Yesterday afternoon I developed a raging fever out of nowhere (I’m fine now, mom, I promise!). I was already at work, so I taught one class before giving up and going home. That class was AWESOME. I was super loopy and out of it, so here’s what I had my class of 13-year-old girls do:
- Played Uno for 20 minutes (I accidentally kept swearing when I lost, which they loved)
- Sat around and smelled Mr. Sketch scented markers for a while
- Watched the Despicable Me 2 trailer a couple times, and then watched this guy 5 or 6 times
- Did one activity from the book
- Did a nonsense “um, write a sentence in present perfect continuous and then draw a picture of it” activity I made up on the spot, but mostly just colored and watched music videos. I made them watch the Call Your Girlfriend, which they did not like, and Countdown, which they did like
And that was it!

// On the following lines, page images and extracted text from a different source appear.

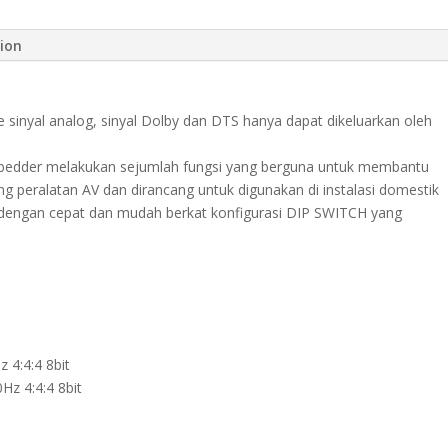
tion
 sinyal analog, sinyal Dolby dan DTS hanya dapat dikeluarkan oleh
bedder melakukan sejumlah fungsi yang berguna untuk membantu
peralatan AV dan dirancang untuk digunakan di instalasi domestik
r dengan cepat dan mudah berkat konfigurasi DIP SWITCH yang
4:4:4 8bit
z 4:4:4 8bit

I am such a good teacher.
*Movie quote for Taryn.
I’ve getting close to having been here for 5 months, and I was reflecting today on some of the ways I’ve changed. Here are a few:
- I eat white rice every day
- I sometimes plan my commute around the call to prayer
- I have frequent conversations about motorcycles, the pros and cons of various brands, and motorcycle maintenance and repair. And I enjoy them
- Toilet paper is more of an oddity than a necessity
- I feel totally inappropriate if I leave the house without wearing leggings and having my shoulders covered
- Western rules of the road have gone out the window (more on this later)
- I am no longer taken aback by bank tellers and cell phone companies asking me my religion.